We hope you will join us for the next AEG Southern California meeting of 2024. The meeting will be on Tuesday, April 9th at Zin Bistro Americana in Westlake Village with a presentation by Hans Hoek.

DATE: Tuesday, April 9, 2024

SPEAKER: Hans Hoek, PG, CEG, PhD.
Byer Geotechnical

TOPIC: "The use of photogrammetry (digital photo stitching) in engineering geology"

PLACE: Zin Bistro Americana
32131 Lindero Canyon Rd #111
Westlake Village, CA 91361

DATE/TIME: Tuesday, April 9, 2024
6:00 pm Networking / Happy Hour
7:30 pm Presentation

COST: $45 per person with reservations in advance for AEG members, $50 without reservations (at the door), FREE for students with a valid student ID and current AEG Student membership, the Student Membership is FREE as well, so join and get a free dinner.

RESERVATIONS: Please email Robert Woodford (aka Bob) at:

The speaker will be Hans Hoek, PG, CEG, PhD. (Byer Geotechnical).

In my talk, I will go over some of the basics of photo stitching, but mainly show examples of photo models of faults in borings and trenches (the Santa Monica Fault in Westwood); trenches without faults (Hollywood); shored excavations (fault verification during construction); things you can see in test pits; and some interesting outcrops. I am a low-tech guy, I don’t have a drone, I use a simple camera with a flash and wifi (Olympus Tough), and use home-made devices to lower my gear into a boring. I am still working to improve things: record camera positions, get even lighting, increase the depth range, etc. My dream is to develop a set-up and methodology for mapping borings that is relatively (!) quick and easy to use for anyone.

I have been taking pictures in borings and test pits at least since 2009. I learned early that a picture from a digital camera with a flash can show you much more than what you can see directly in a boring or test pit. Also, especially in a test pit or a boring, your visibility is extremely limited, you can at best maybe see seven feet of half of a boring at any given time. To get an overview you need to take overlapping photos. I spent many hours making mosaics "by hand" by warping pictures in a drafting program.

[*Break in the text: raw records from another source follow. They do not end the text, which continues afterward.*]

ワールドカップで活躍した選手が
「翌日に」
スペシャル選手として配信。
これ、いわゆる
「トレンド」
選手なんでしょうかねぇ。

In 2016 I did a fault study on Sycamore Street in Hollywood. Boring and CPT data indicated there was some anomaly so we dug a trench. The anomaly turned out to be a channel in the older alluvium. This was the first time I used photo stiching to map a trench. I had just become aware of the photo stitching technology, I think from a 2015 USGS report of a fault trench in Frazier Park. I read a paper about using photogrammetry on archeology digs, which introduced me to Photoscan, now Metashape from Agisoft LLC, which is the software I have been using since. If you take pictures with enough overlap and dump them in the program, it will figure what goes where.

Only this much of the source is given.